- The smart TV and sound bar vendor, Vizio, has filed for IPO and is expected to go public in 2016.
- A limited geographic coverage and a unique relationship with main suppliers create a potential for its international expansion.
- Failing to expand globally will leave investors with modest top-line and bottom-line growth rates.
The consumer electronics company, Vizio, which is mostly known for its high-quality smart TVs, is expected to go public in 2016, thus bringing one of the strongest home-known brands in the U.S. to the public equity markets. Unlike many smart TV vendors like Samsung Electronics (OTC:SSNLF), Sony Corp (NYSE:SNE), Sharp Corporation ADR (OTC:SHCAY), and LG that offer a broad variety of consumer electronics products worldwide, Vizio offers only smart TV and sound bars in the U.S.
This is the reason why even though Vizio controls 35% of the smart TV market in the U.S., with more than 2 million units sold each quarter, it is hardly known outside of the U.S. The limited global presence of Vizio leaves an enormous growth potential for the company that currently grows its top line by 4% every quarter. Going public is the first phase that Vizio takes towards an international expansion that will be funded using the IPO proceeds.

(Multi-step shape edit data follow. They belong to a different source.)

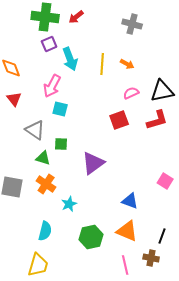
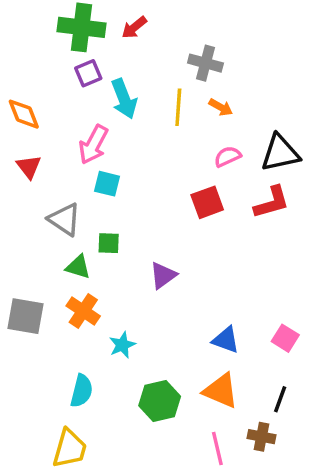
gray cross: (132, 24) -> (205, 63), moved
purple triangle: (93, 163) -> (163, 275), size x0.7
pink square: (165, 181) -> (285, 338), moved

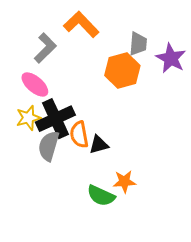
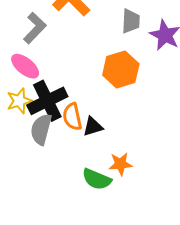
orange hexagon: (122, 71) -> (121, 70), moved

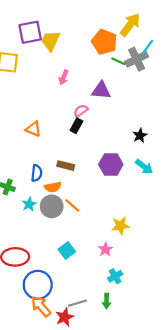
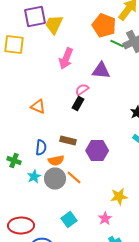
pink arrow: (64, 77) -> (66, 58), size x1.5
purple hexagon: (111, 164) -> (97, 150), moved

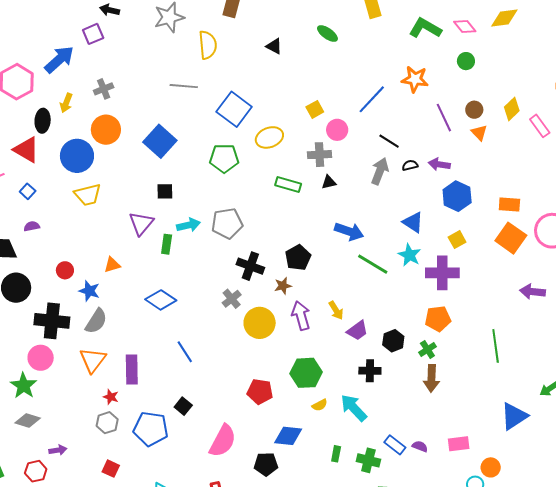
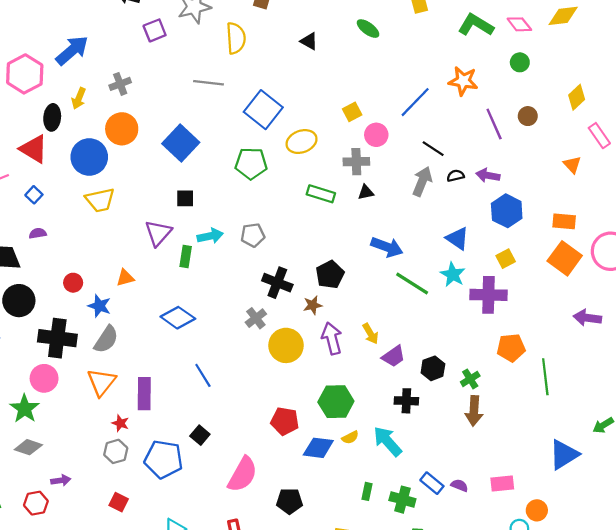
purple square: (93, 34) -> (155, 30), moved
yellow diamond: (512, 109) -> (577, 97), moved
orange triangle: (479, 133) -> (572, 165), moved
gray pentagon: (227, 223) -> (253, 235), size x0.7
orange pentagon: (438, 319) -> (511, 348), moved
blue diamond: (288, 436) -> (318, 448), moved

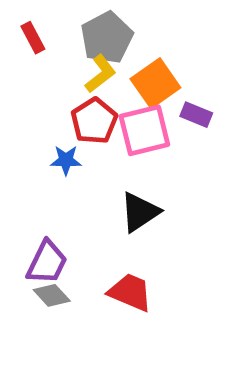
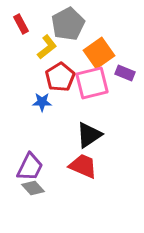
yellow L-shape: (100, 74) -> (47, 47), moved
red trapezoid: (130, 292) -> (83, 166), moved

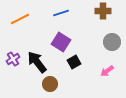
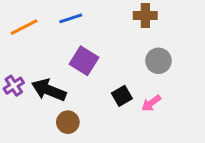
blue line: (61, 13) -> (71, 18), moved
black arrow: (37, 62) -> (49, 90), turned -30
black square: (74, 62) -> (122, 96), moved

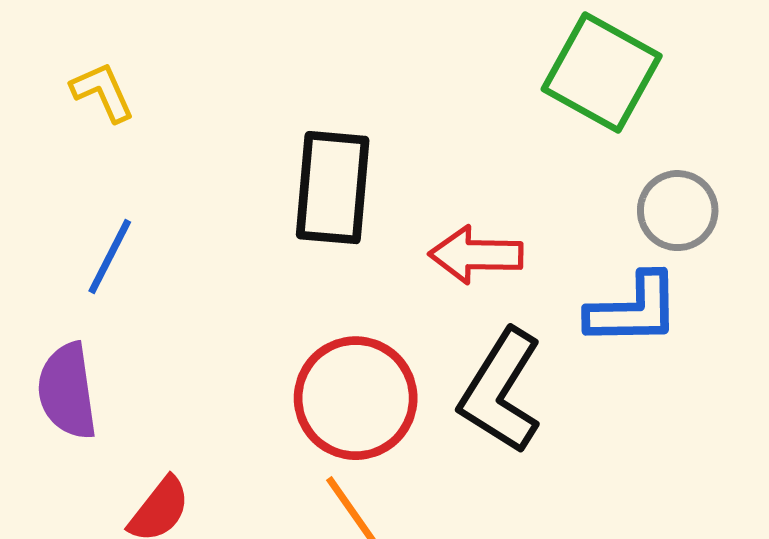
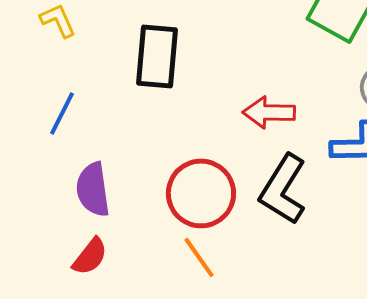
black rectangle: (333, 188) -> (157, 56), moved
purple semicircle: (67, 391) -> (93, 189), moved

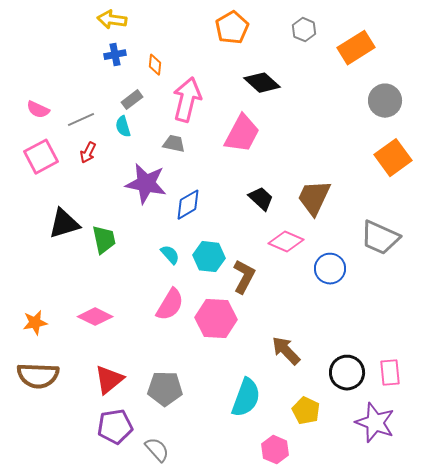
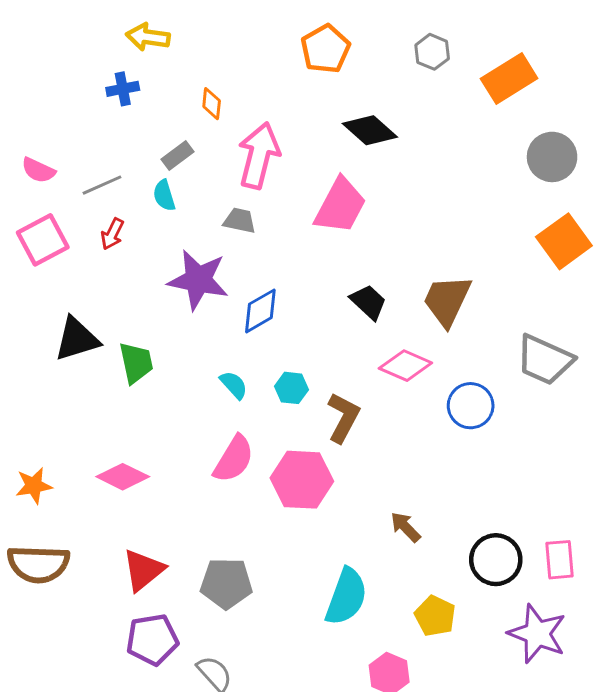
blue cross: (115, 55) -> (123, 89), moved
cyan hexagon: (209, 257) -> (291, 388), size x0.7
brown arrow: (286, 351) -> (405, 527), size x0.7

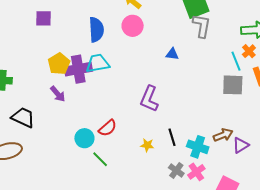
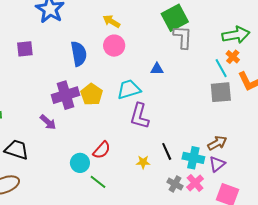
cyan trapezoid: (98, 63) -> (129, 89), moved
yellow pentagon: (59, 64) -> (92, 94), moved
purple triangle: (241, 145) -> (217, 164), moved

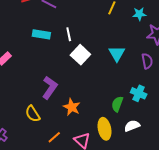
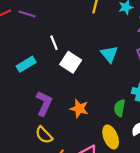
cyan rectangle: (41, 34) -> (26, 64), moved, turned -30
orange star: (72, 107) -> (79, 109), moved
yellow semicircle: (33, 114) -> (44, 135), moved

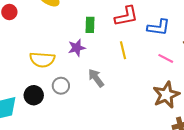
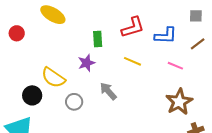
yellow line: (123, 50) -> (132, 61), turned -48
yellow semicircle: (42, 60) -> (53, 78), turned 35
black circle: (34, 95) -> (32, 95), moved

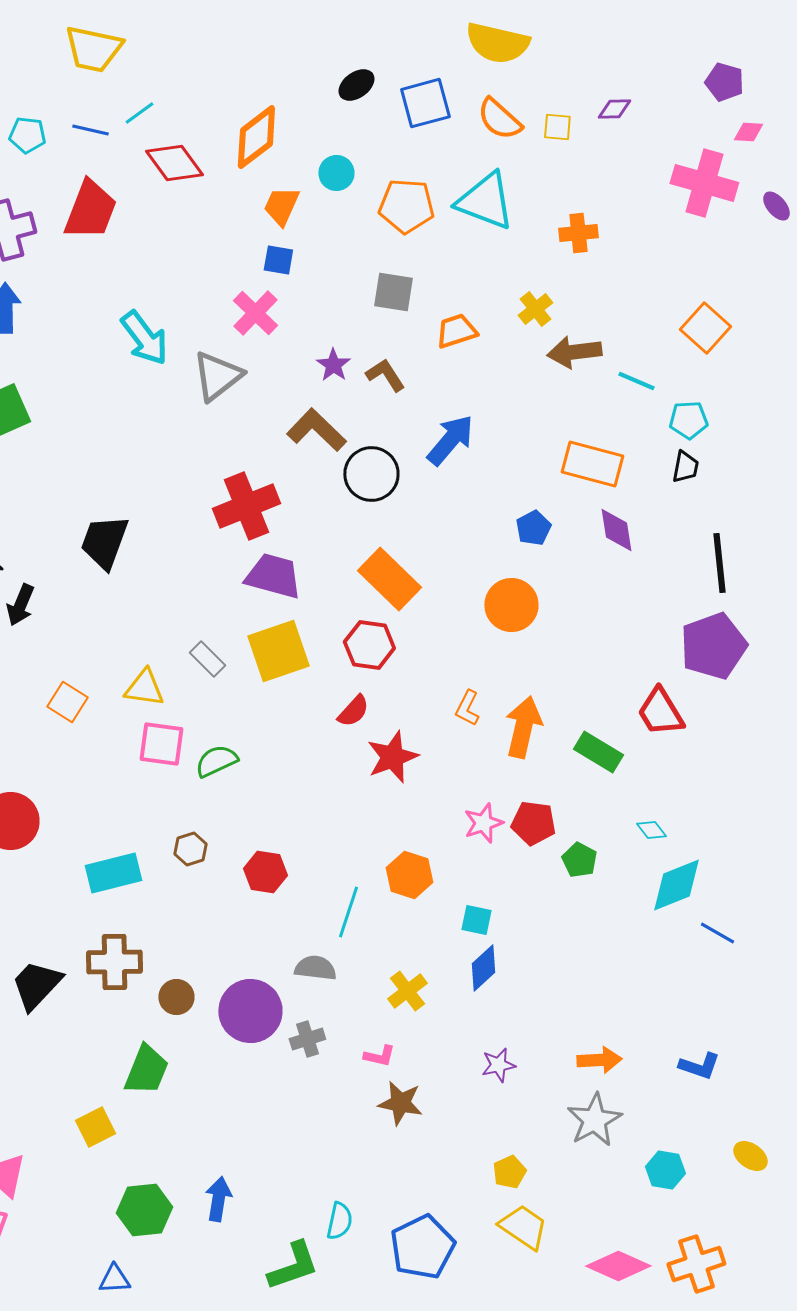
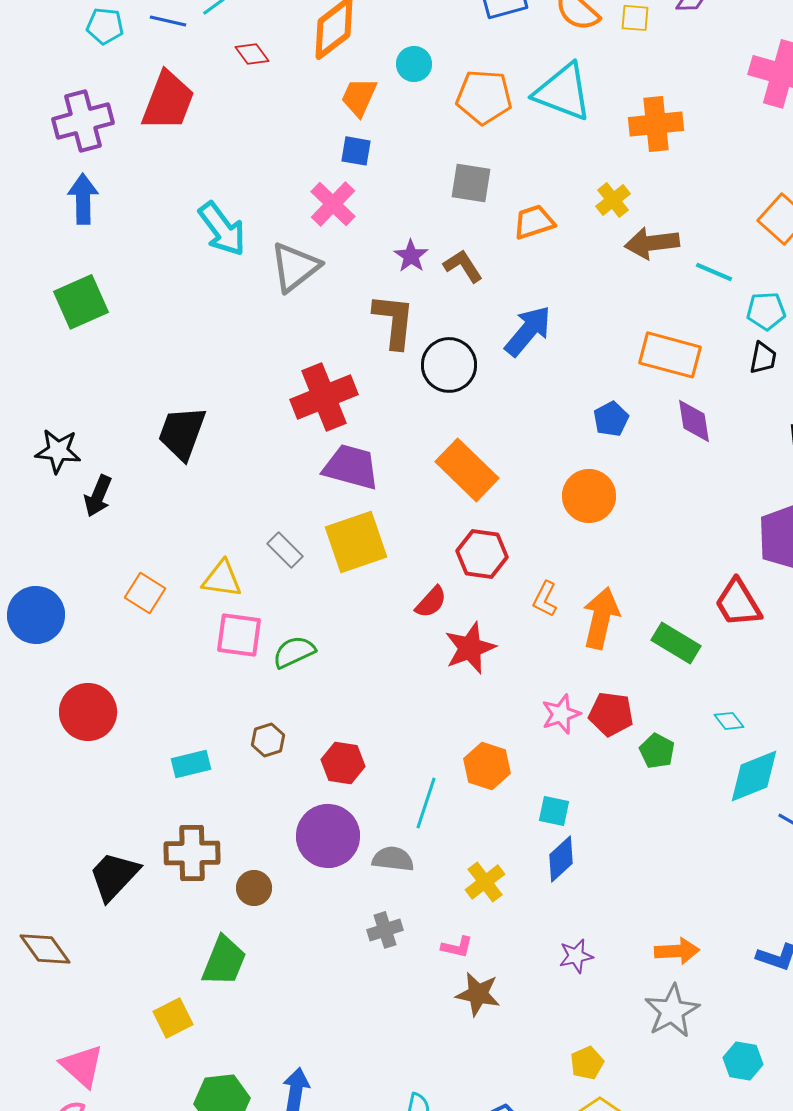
red diamond: (174, 163) -> (252, 54), size x0.6
orange cross: (578, 233) -> (656, 124), size x1.4
brown L-shape: (316, 430) -> (394, 321), turned 52
red hexagon: (369, 645) -> (482, 554), moved
cyan rectangle: (113, 873) -> (191, 764), size x0.7
purple circle: (250, 1011) -> (328, 836), moved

Vizio’s concertation on the American market creates an incredible growth opportunity. However, it is also an enormous operational risk. Vizio will have to increase slowly its manufacturing capacity and create worldwide sales and marketing teams as well as logistics chain to support the global expansion. Moreover, penetrating several global markets require the company to address the particular requirements and consumer preferences in each new country and adjust the offering and prices for the market specifics there.
Global expansion, while addressing to the differences in every local market, is not a simple task which is best presented by the difficulties Uber experiences worldwide. On the other side is the incredible success of Samsung to localize its marketing messages in each market and customize its offering, prices and image to each local market.
Beyond the limited geographic coverage, Vizio’s revenue streams are limited as the company offers only smart TVs and sounds bars. Even though Vizio keeps upgrading, improving and implementing new technologies into its products, it is still a one trick pony that is heavily dependent on its smart TVs sales. As shown in the chart below, Vizio’s net sales and the number televisions sold each quarter are highly correlated with the cyclical trend of the consumer electronics industry. In the past, Vizio tried sometimes to introduce new devices out of its comfort zone, like tablets, smartphones, and PCs, but they all failed in the market, which might indicate Vizio’s inability to compete in segments other than smart TVs and sound bars.
As I mentioned above, Vizio’s limited geographic coverage presents an incredible opportunity for the company to grow its business internationally. The global expansion could be a tough task for any company and even harder task for a company that has been focused solely on the American market since its inception 14 years ago.
One of the most important factors in a global expansion is to manage inventory and manufacturing capacity wisely so the company could increase or decrease them according to the progress in the field. Two of Vizio’s largest institutional investors AmTran Technologies and Foxconn, with 20% and 8% of the shares, respectively, are also the two major players in Vizio’s supply chain. The unique relationships with two of its biggest suppliers could enable Vizio the needed flexibility when trying to introduce new devices.
Vizio might be unable to successfully launch new devices, but it expanded its revenue streams by offering Inscape Data Service, which is real-time consumer viewing habits data collected by the Vizio platform as shown below. This valuable information could be used by content producers, distributors, advertisers and others to analyze content adoption and consumer preferences. The Inscape Data Service revenue stream is the company’s growth driver that will generate more and more revenues as Vizio sells more TV sets. The potential for such revenues is massive; however, so far the company has not managed to generate substantial revenues from it.
Looking at Vizio’s financials, one notices that the company has a modest bottom line with less than 3% net profit margin and adjusted EBITDA margin as shown in the chart below. However, Vizio has had a positive bottom line for a very long time, and, in the current instability in the markets when investors are looking for value as well as growth, Vizio could be a good fit.
The company has a small long-term debt of $50M and a large pile of cash of $113M that makes Vizio ready for any large investment or acquisitions if needed. Currently, most of the company’s shares are held by Willian Wang, Vizio’s chairman and CEO. These will be converted into Class B shares which entitle the holder for ten votes for each share it holds. This mechanism locks Mr. Wang’s control in the company and prevents activist intervention in the company’s business.
Vizio’s entire growth potential depends on the company’s ability to expand globally and successfully to sell Inscape data with minimal legal difficulties. The unique relationship with the major vendors could assist Vizio in its global expansion; however, after 14 years in the market, the investors might wonder why the company hasn't done so before. As the market continues to fluctuate, investors prefer value over growth, and Vizio might have an attractive mix.
However, investors should take into account the risks of failing. Under the current environment, Vizio’s IPO could be an attractive choice. However, the risk associated with it might alert investors. As this is a long-term play, investors should wait to see how Vizio is accepted in the market and how the company plans to expand, globally, before leaping in.